The Occupiers do not act out of any sense of hostility. They unintentionally destroy the people by separating them from their memories, which persist in immortal stasis. But memory, like mortal life, is supposed to fade. It is made richer because it is something we must actively grasp, like the ephemeral threads of a dream that slip from our minds as we leave our bed. Life is precious because it is short-lived and fleeting.

At the end of 1000x resistanceThe Secretary, a split-off element from the original inhabitant, rejoins his original host with the clones after 1,000 years. During that millennium, Secretary learns many things about humanity, the most important of which are the temporary nature of life and the inevitability of death. It begins to understand that this fading and flawed eternity in which Iris and her clones are trapped is long past its expiration date and must come to a merciful end.

The choice is made to risk venturing onto the unknown surface, rather than stay with the ghosts buried beneath. These remaining clones, free from Iris’s obscuring memories, must learn to put the past behind them while continuing to cherish and learn from it. Children must learn how to make their own memories, carrying with them the harsh lessons of their parents.
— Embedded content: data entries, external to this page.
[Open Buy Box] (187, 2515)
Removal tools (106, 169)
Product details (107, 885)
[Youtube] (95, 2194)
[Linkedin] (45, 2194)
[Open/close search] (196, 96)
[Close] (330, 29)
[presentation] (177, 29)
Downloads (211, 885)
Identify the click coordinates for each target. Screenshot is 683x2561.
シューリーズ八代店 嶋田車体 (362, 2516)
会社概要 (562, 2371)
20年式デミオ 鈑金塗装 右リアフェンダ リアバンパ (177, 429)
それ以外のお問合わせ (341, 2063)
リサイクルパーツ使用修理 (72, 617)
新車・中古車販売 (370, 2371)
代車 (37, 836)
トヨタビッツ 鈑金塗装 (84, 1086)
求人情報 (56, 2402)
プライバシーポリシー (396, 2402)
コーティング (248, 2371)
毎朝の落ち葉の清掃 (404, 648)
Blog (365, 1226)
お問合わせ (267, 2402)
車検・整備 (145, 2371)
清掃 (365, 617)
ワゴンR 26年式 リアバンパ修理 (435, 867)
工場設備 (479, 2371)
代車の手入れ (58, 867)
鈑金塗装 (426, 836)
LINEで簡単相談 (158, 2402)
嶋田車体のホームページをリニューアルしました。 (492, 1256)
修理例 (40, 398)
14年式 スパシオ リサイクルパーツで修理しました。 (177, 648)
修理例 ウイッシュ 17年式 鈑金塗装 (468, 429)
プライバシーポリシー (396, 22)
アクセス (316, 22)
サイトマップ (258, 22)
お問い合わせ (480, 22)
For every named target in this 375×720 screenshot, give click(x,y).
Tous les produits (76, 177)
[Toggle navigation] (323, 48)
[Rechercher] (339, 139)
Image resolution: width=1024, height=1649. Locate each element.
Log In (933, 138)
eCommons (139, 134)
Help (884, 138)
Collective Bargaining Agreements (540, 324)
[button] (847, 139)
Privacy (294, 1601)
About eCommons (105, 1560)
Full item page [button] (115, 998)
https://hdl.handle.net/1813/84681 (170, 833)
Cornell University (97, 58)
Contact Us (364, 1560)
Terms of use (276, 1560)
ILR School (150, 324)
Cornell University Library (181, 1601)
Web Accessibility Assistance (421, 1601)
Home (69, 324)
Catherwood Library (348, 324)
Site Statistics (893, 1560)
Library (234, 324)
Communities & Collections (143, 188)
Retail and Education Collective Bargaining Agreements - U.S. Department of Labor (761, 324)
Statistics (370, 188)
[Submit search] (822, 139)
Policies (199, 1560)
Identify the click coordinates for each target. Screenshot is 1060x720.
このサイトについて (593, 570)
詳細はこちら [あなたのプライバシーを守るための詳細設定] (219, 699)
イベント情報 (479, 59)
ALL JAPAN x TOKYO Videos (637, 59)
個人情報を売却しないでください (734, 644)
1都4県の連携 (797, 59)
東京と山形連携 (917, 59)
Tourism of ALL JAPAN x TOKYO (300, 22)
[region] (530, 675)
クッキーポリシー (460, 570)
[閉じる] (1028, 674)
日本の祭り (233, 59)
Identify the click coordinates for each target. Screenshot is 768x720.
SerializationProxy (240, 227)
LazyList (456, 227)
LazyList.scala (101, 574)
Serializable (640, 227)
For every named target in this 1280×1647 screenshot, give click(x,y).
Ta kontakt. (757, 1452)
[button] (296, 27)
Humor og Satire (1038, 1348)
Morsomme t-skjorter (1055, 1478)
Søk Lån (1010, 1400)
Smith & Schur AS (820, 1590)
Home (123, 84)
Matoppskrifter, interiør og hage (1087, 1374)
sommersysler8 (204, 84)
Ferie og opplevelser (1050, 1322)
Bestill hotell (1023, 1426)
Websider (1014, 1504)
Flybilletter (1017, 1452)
1000x resistance locates the core of hope in a future full of compromises and failures. It shows us how protest movements can fail, how capitalism and state power will do their best to crush us. But it also shows us that running away, escaping into a fantasy, wrapped in the arms of an eternal, unreal past, is no way to live. We must accept the past as gone, while understanding that we will always take a part of it with us as we face the uncertain future.